#SIESH – Frein à la liberté d’aller et venir

Les différents témoignages recueillis évoquent des problématiques logistiques importantes en matière de gestion des médicaments et de leur transport le cas échéant. En effet les étudiant-e-s en situation de handicap nécessitant un traitement médical important, doivent souvent partir avec des bagages supplémentaires, parfois réfrigérés (sacoches glacières).

D’autres étudiant-e-s, en situation de handicap, doivent avoir également des bagages supplémentaires pour transporter le matériel adapté dont ils ont besoin.

« En effet, n’ayant ni l’énergie, ni la force de faire trois allers-retours afin de prendre avec moi tout mon matériel (fauteuil roulant, béquilles et mes valises), j’ai dû faire appel à une bonne volonté au sein du personnel administratif de l’établissement qui faisait des allers-retours entre la France et l’Angleterre pour me ramener mes affaires » (Étudiante, École de management de Normandie, Royaume-Uni)

La logistique nécessaire au transport des médicaments ou du matériel spécifique adapté à la personne en situation de handicap, peut donc être régulièrement un frein à l’accès aux cursus ou aux stages à l’international. Celle-ci peut aussi avoir un coût très élevé (bagages supplémentaires, plusieurs allers-retours vers le pays d’origine, accompagnement par une tierce personne, …).

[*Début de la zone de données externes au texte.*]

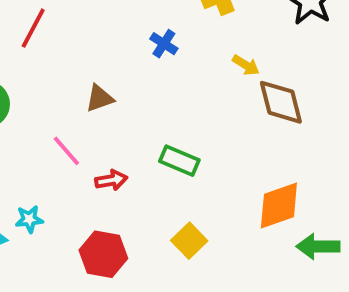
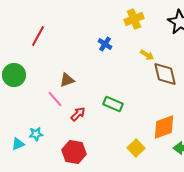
brown triangle: (100, 98) -> (67, 80), moved
red arrow: (111, 180) -> (78, 114), turned -35
yellow square: (189, 241) -> (136, 148), moved

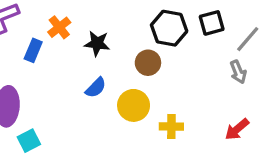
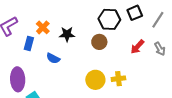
gray arrow: (238, 72) -> (160, 49), moved
blue semicircle: (96, 88) -> (53, 58), moved, turned 80
yellow circle: (134, 105) -> (95, 80), moved
red arrow: (237, 129) -> (137, 47), moved

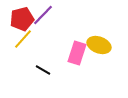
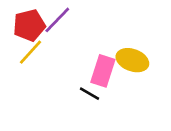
black line: (43, 70) -> (90, 94), moved

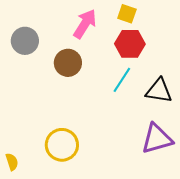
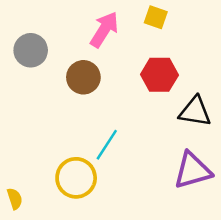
red hexagon: (130, 44) -> (159, 75), moved
cyan line: (122, 80) -> (107, 145), moved

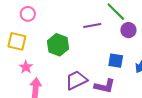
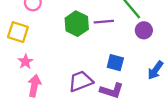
green hexagon: (58, 45) -> (77, 24), moved
blue square: (116, 61) -> (115, 63), moved

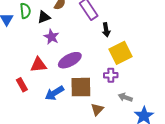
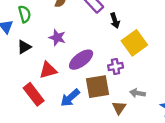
black triangle: (44, 17) -> (24, 47), moved
purple cross: (111, 75) -> (116, 66), moved
red rectangle: (22, 85) -> (34, 94), size x1.5
gray arrow: (125, 97) -> (138, 93), moved

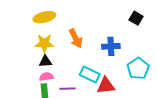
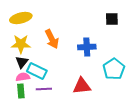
black square: (136, 18) -> (112, 19), turned -32
black triangle: (45, 61) -> (22, 62), turned -48
cyan rectangle: (90, 75) -> (37, 71), moved

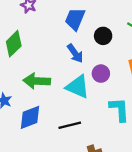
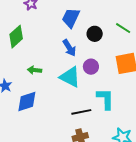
green arrow: (37, 81) -> (34, 70), size x0.6
black line: (70, 125) -> (81, 112), moved

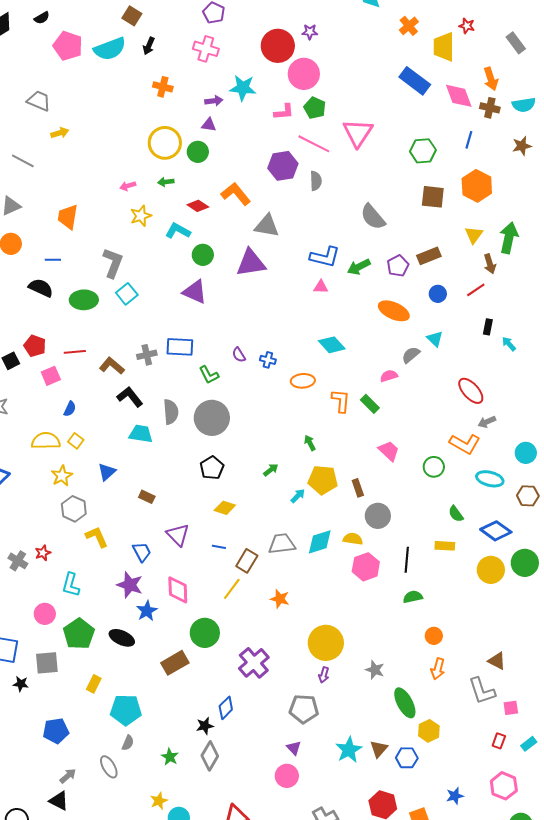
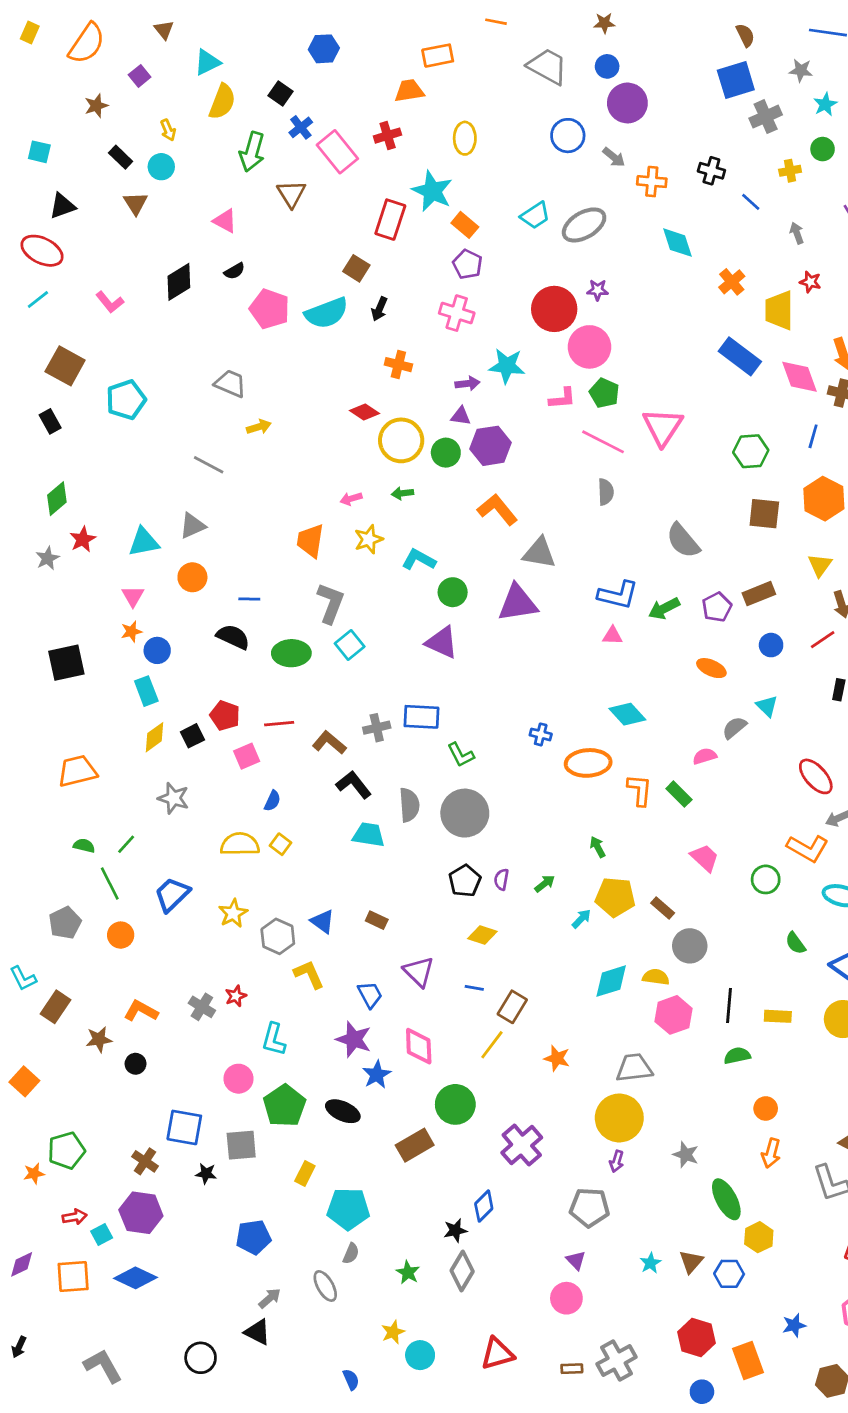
purple hexagon: (283, 166) -> (491, 446), moved
red diamond: (198, 206) -> (365, 412), moved
orange trapezoid: (68, 217) -> (310, 541), moved
orange ellipse: (394, 311) -> (711, 668), size x0.7
purple semicircle: (239, 355) -> (501, 879), moved, turned 42
orange ellipse: (303, 381) -> (588, 763), size x1.4
blue triangle: (107, 472) -> (323, 921), moved, turned -42
yellow star: (62, 476) -> (233, 913), moved
brown rectangle: (358, 488) -> (663, 908), turned -30
gray trapezoid: (282, 544) -> (634, 1068), moved
yellow rectangle: (445, 546) -> (778, 1016), moved
cyan star: (349, 750) -> (650, 1263), size x0.6

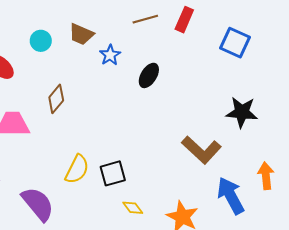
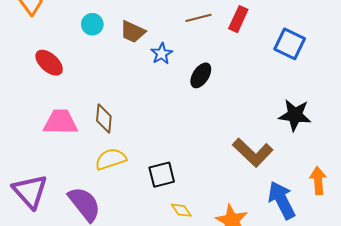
cyan circle: (41, 41) -> (92, 24), moved
brown diamond: (56, 99) -> (104, 119), moved, turned -36
yellow semicircle: (77, 169) -> (111, 159), moved, turned -136

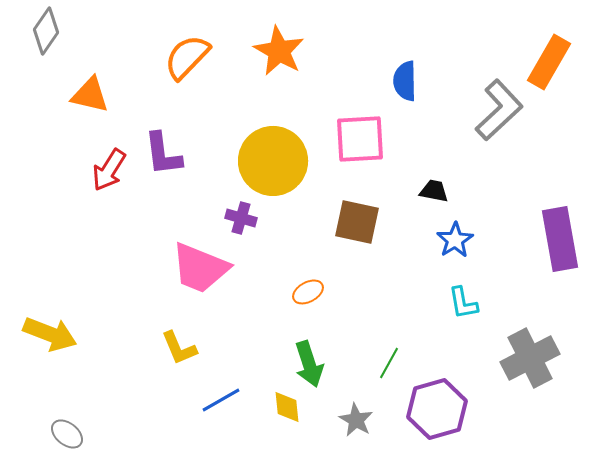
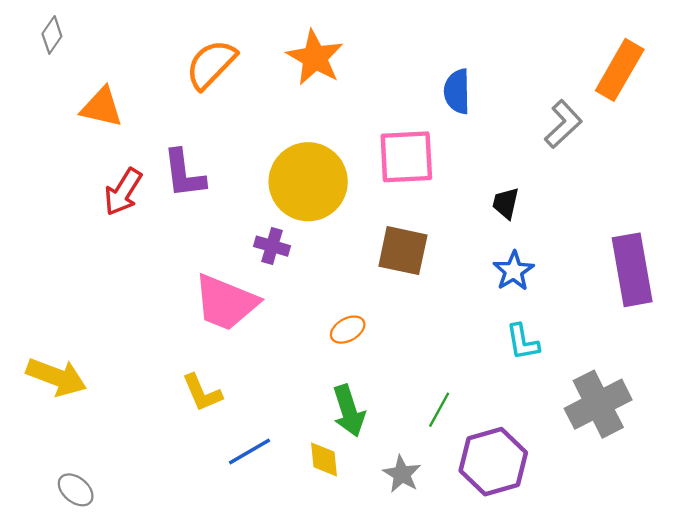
gray diamond: (46, 31) -> (52, 35), size x0.7
gray L-shape: (499, 110) -> (563, 124), size x0.7
black trapezoid: (434, 191) -> (506, 203), moved, turned -88

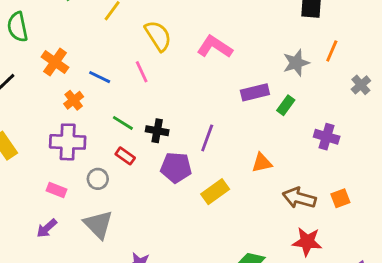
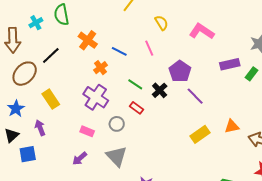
yellow semicircle: (158, 36) -> (161, 23), size x0.7
black cross: (157, 131) -> (160, 90), turned 35
purple line: (207, 138) -> (195, 96), turned -66
purple cross: (68, 142) -> (96, 97), turned 30
orange triangle: (262, 163) -> (232, 126), moved
purple pentagon: (176, 167) -> (180, 71), moved, turned 30

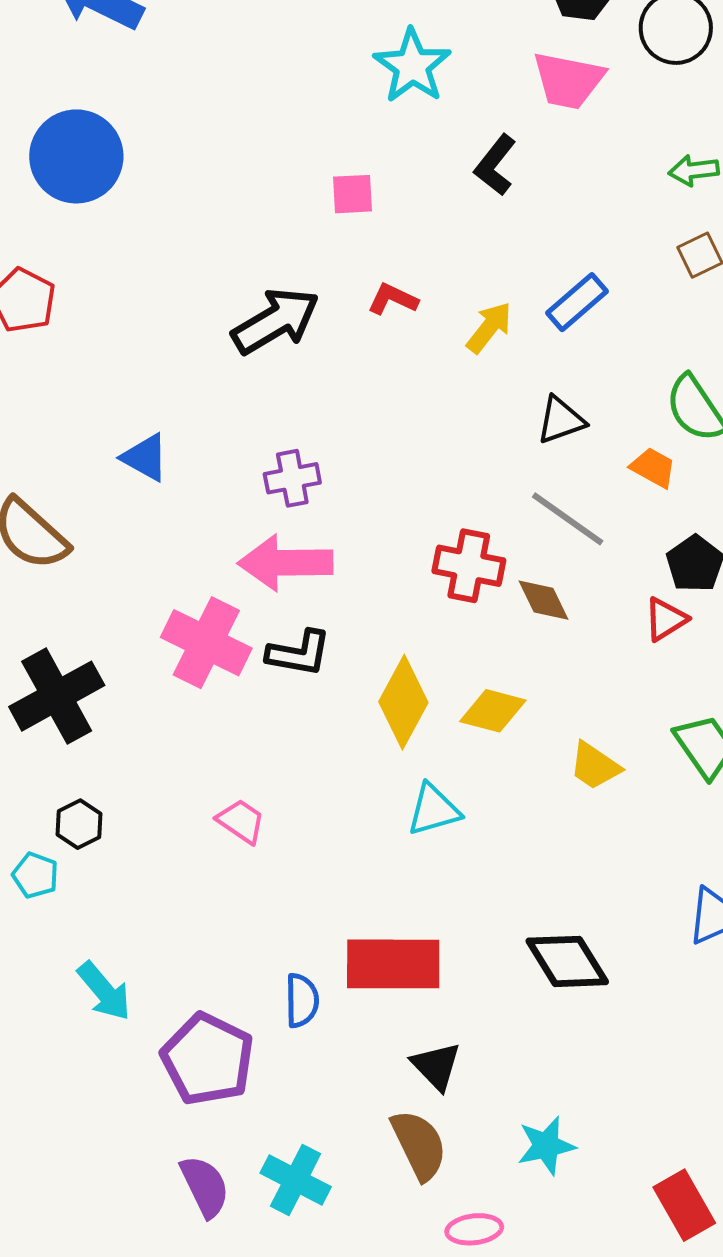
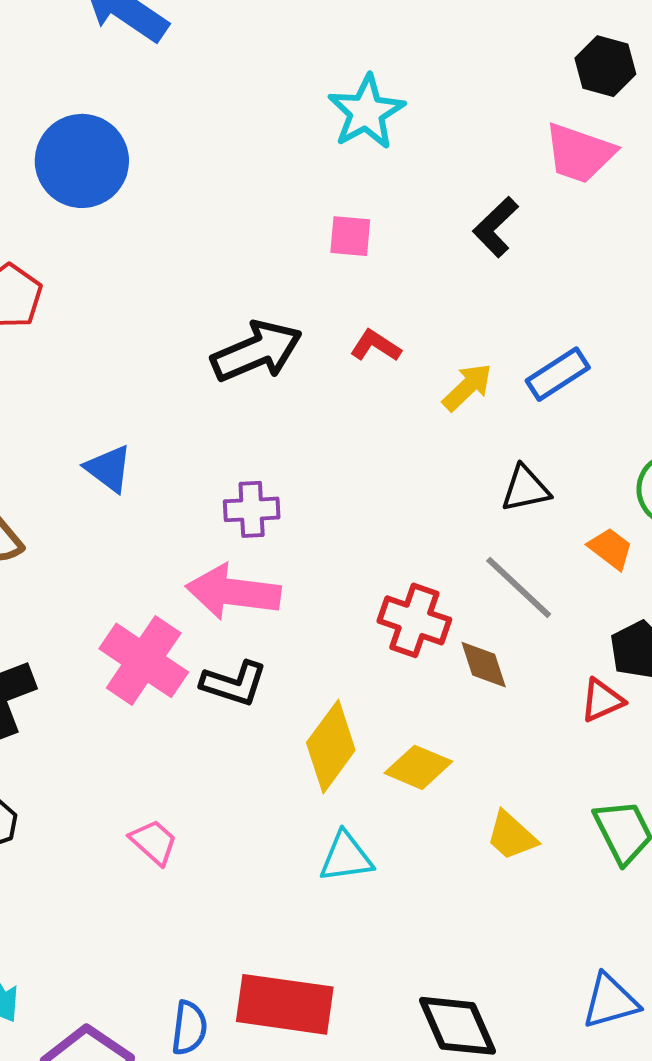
cyan star: (412, 66) -> (366, 112), moved

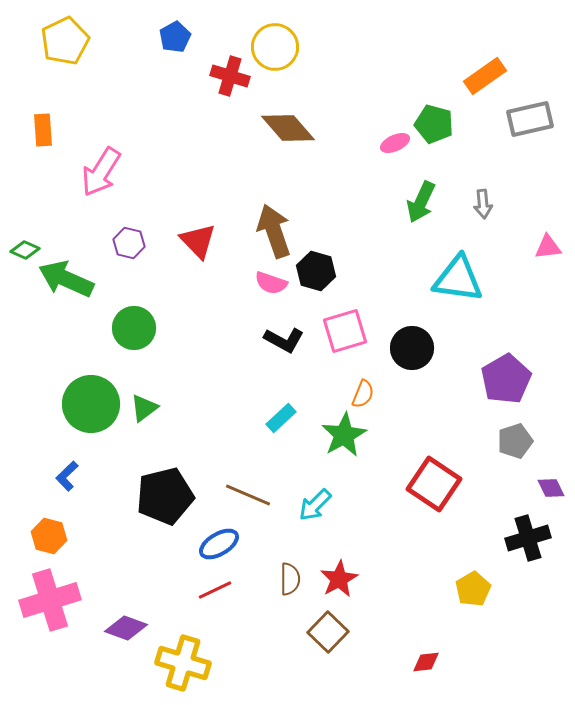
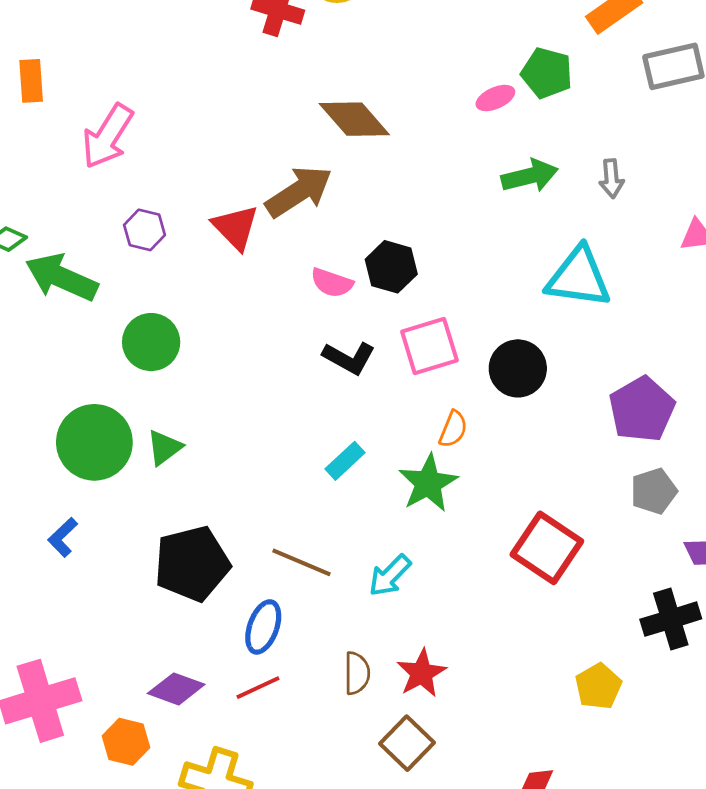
brown diamond: (288, 128) -> (354, 119), moved
green arrow: (421, 202) -> (530, 176), turned -129
brown arrow: (274, 231) -> (299, 192), moved, turned 76
orange hexagon: (49, 536) -> (126, 742), moved
blue ellipse: (219, 544) -> (263, 627), turned -39
purple diamond: (126, 628) -> (176, 689), moved

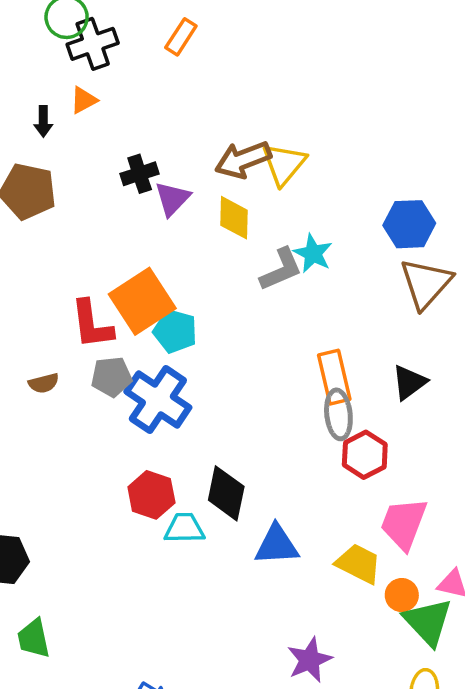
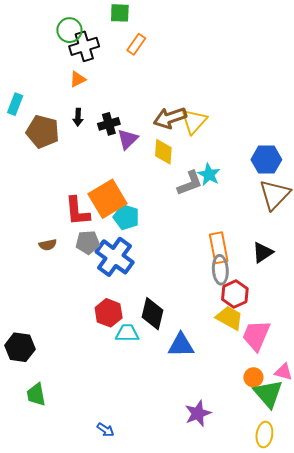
black arrow: (43, 121) -> (78, 117), moved
yellow trapezoid: (359, 564) -> (229, 318), moved

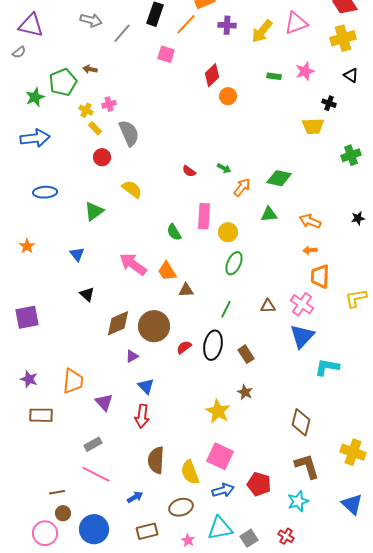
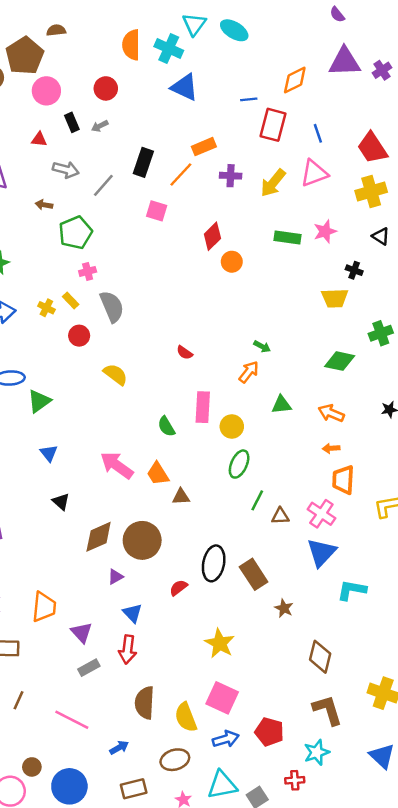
brown arrow: (90, 69) -> (44, 205), moved
green rectangle: (274, 76) -> (288, 237), size x1.5
green pentagon: (63, 82) -> (75, 233), moved
yellow cross: (86, 110) -> (46, 308), moved
green arrow: (224, 168) -> (262, 347), moved
green diamond: (279, 178) -> (340, 361), moved
green triangle: (94, 211) -> (39, 401), moved
green line: (226, 309) -> (257, 500), moved
red semicircle: (184, 347) -> (178, 588), moved
brown rectangle: (246, 354) -> (254, 574), size x1.4
brown star: (245, 392) -> (284, 608), moved
gray rectangle: (93, 444) -> (89, 668), moved
brown line: (57, 492) -> (19, 700), moved, turned -56
red cross: (286, 536) -> (295, 780), moved, turned -35

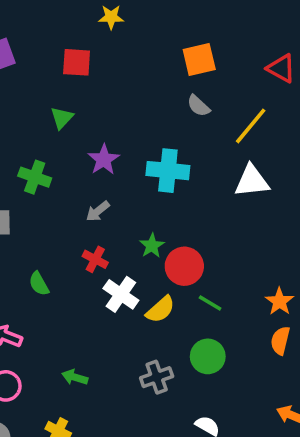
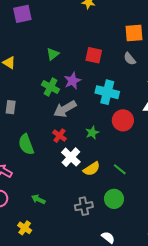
red square: (77, 62) -> (94, 55), moved
green cross: (35, 177) -> (50, 87), moved
gray arrow: (98, 211) -> (65, 109), size x1.6
red circle: (184, 266) -> (123, 120), moved
green semicircle: (39, 284) -> (26, 144), size x1.5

Les problématiques liées au transport concernent également les déplacements des personnes en situation de handicap dans le pays d’accueil. Certaines d’entre-elles, en fonction de leur taux d’incapacité reconnu par la MDPH, bénéficient en France de transports adaptés. Ces solutions de transport sont gratuites ou à coût minime. Mais ces droits d’utilisation des transports adaptés, lorsqu’ils existent, sont rarement ouverts aux personnes handicapées non-résidentes.

 

« En effet, j’ai constaté que je ne pouvais pas prendre les transports en commun, qui ne sont pas du tout adaptés : les distances entre les arrêts sont très importantes, la distance entre l’arrêt le plus proche de l’hôpital et l’entrée de l’hôpital excède mon périmètre de marche, l’état des routes à Montréal engendre des secousses violentes, ma carte de priorité pour les places assises n’est pas prise en compte. N’étant pas résidente canadienne je n’ai pas droit aux transports adaptés, aussi je serai contrainte de faire appel à un taxi pour me déplacer » (Étudiante, École normale supérieure Paris-Saclay, Canada)

Pour faciliter l’autonomie des personnes en situation de handicap (qui n’ont pas besoin de solutions de transports spécifiques), il est important qu’elles puissent être conseillées dans leur choix de logement, proche de transports en commun.

« Cependant j’ai eu des difficultés pour trouver un logement (j’ai déménagé deux fois, une fois sur place). Difficultés aussi pour se déplacer, besoin d’être près des réseaux de transports en commun qui ne sont pas très nombreux dans le New Jersey. C’est notamment pour cette raison que j’ai choisi de déménager » (Étudiant, Neoma Business School, États-Unis)

« (…) une de mes principales difficultés est liée au fait que je ne peux pas conduire (…) les États-Unis sont vraiment un pays pour les voitures. Pour ce qui est de la ville d’Atlanta, les transports en commun sont incroyablement mauvais (…). Après un an sur place j’ai réussi à trouver une résidence avec des navettes gratuites qui se rendent aux endroits principaux de la ville où j’ai besoin d’aller (campus, supermarché et métro), ce qui m’aide beaucoup. » (Étudiant, École nationale supérieure de techniques avancées, États-Unis)

Ces constats montrent des situations fréquentes qui entrent en violation des droits des personnes handicapées, selon les articles 9 et 20 de la Convention relative aux Droits des Personnes Handicapées.